A água é um bem essencial à nossa sobrevivência e sem o qual não existiria vida. O nosso planeta é, maioritariamente, constituído por água, por isso, quando cientistas norte-americanos foram ao espaço conseguiram visualizar o planeta terra como sendo uma longa mancha azul.
Apesar de, aparentemente, a água existir em abundância, apenas três a quatro por cento é potável e própria para consumo humano. A restante é água salgada.
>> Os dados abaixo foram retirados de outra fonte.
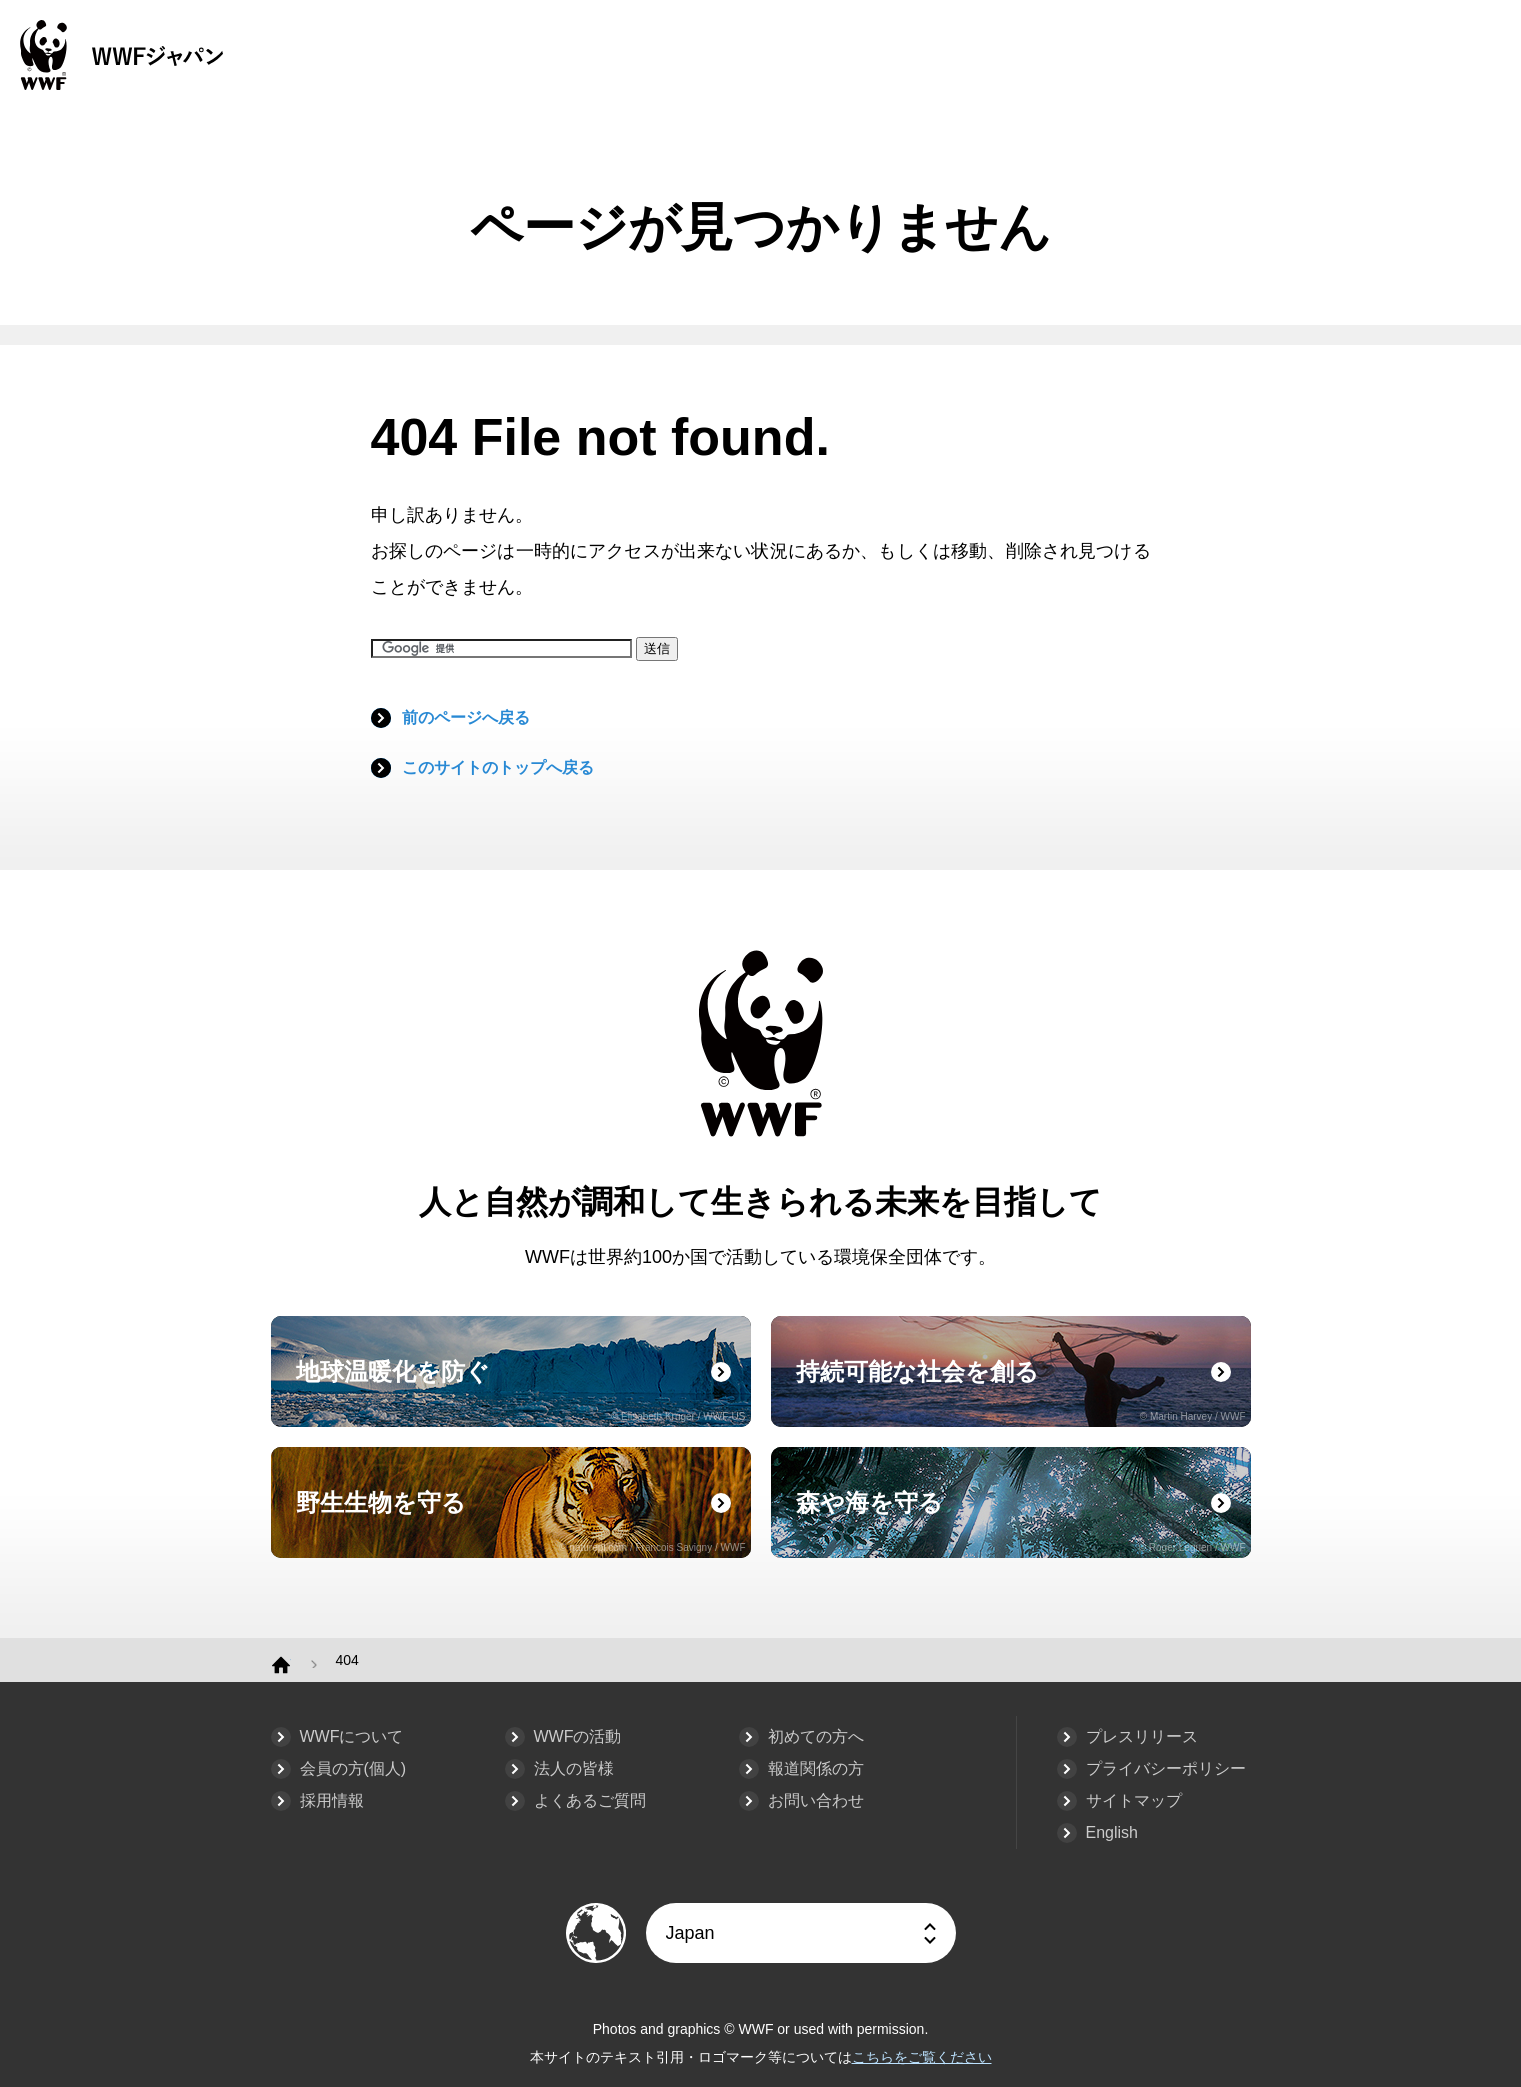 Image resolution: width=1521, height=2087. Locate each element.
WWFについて (352, 1736)
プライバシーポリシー (1166, 1768)
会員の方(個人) (353, 1768)
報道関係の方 (816, 1768)
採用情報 (332, 1800)
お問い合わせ (816, 1800)
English (1112, 1832)
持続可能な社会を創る (1021, 1390)
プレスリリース (1142, 1736)
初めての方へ (816, 1736)
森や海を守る (1021, 1521)
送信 (657, 648)
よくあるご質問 (590, 1800)
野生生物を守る (521, 1521)
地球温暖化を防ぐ (521, 1390)
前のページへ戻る (466, 717)
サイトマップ (1134, 1800)
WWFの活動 (578, 1736)
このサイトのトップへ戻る (498, 767)
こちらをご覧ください (922, 2057)
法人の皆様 (574, 1768)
Nas nossas casas existem sistemas de esgotos e saneamento básico, que permite abrir uma torneira o obter este líquido já tratado e próprio para ser consumido. Mas se lhe disser que ainda existem muitos portugueses sem água potável nas suas habitações? Esta é uma cruel realidade, mas famílias inteiras ainda não tem acesso ao saneamento básico e muitas delas não possuem uma casa de banho nas suas habitações.
Como sobreviver sem o saneamento básico?
A falta de água própria para consumo humano representa uma ameaça para a saúde pública e é um problema que deve ser resolvido o mais rapidamente possível.
Este problema regista-se, sobretudo, em aldeias isoladas no interior de Portugal ou nos chamados bairros sociais, que nasceram e se multiplicaram às portas de grandes cidades, como Lisboa ou Porto.
É comum vermos reportagens de aldeias completamente isoladas no Portugal de hoje, onde apenas vivem três ou quatro pessoas, sem as mínimas condições.
Falta-lhe água própria para consumo humano, falta-lhe uma casa de banho e foi-lhe tirada a dignidade como seres humanos, ao negarem-lhe condições básicas de sobrevivência.
Mesmo com todos estes problemas, os cidadãos nacionais que vivem sem a mínima dignidade conseguem sobreviver e enfrentar as adversidades da vida. Com diferenciados poços na região, deslocam-se até aos mesmo com baldes e cântaros, de onde retiram água para consumirem e para fazerem a sua higiene. Mas não era assim há cinquenta anos atrás? Nos montes e aldeias de antigamente o processo era exatamente o mesmo, mas estas aldeias ficaram paradas e esquecidas no tempo.
Água potável como direito humano
A UNESCO reconheceu o acesso à água potável como um direito humano que deve estar ao dispor de todos os cidadãos, mas como já verificámos, nem sempre isso é possível. Então estão a negar a essas pessoas o direito de viverem com dignidade? A verdade é que apesar de todas as medidas que o Governo anuncia para acabar com a inexistência de água canalizada e melhorar a vida de quem vive isolado, as mesmas não têm sortido o efeito desejado.
Segundo os censos que o Instituto Nacional de Estatística realizou, em 2011, mais de 23 mil habitações portuguesas continuam sem água canalizada. Os maiores problemas registaram-se no Algarve, Alentejo e no Norte do país, totalizando mais de 79 mil habitações sem casas de banho ou sistemas de duche.
Água: um bem essencial com os dias contados
Portugal e Espanha são os dois países mais afetados pelo aquecimento global. A água que hoje falta a um número reduzido de habitações, no contexto nacional, pode ser escassa para todos nós num futuro próximo.
As Nações Unidas emitiram um alerta para se poupar a água ao máximo, porque apesar da falta de água já ser uma realidade, estudos apontam que no ano de 2025 Portugal e Espanha vão ficar sem água potável. O que fazer para reverter esta situação?
É necessário mudar de atitude, pensar no amanhã para viver o hoje, senão corremos o risco de esse amanhã não existir. Pensar antes de agir, pensar no planeta, pensar nas consequências das nossas atitudes e pensar que se não mudarmos, o que temos certo pode vir a tornar-se incerto.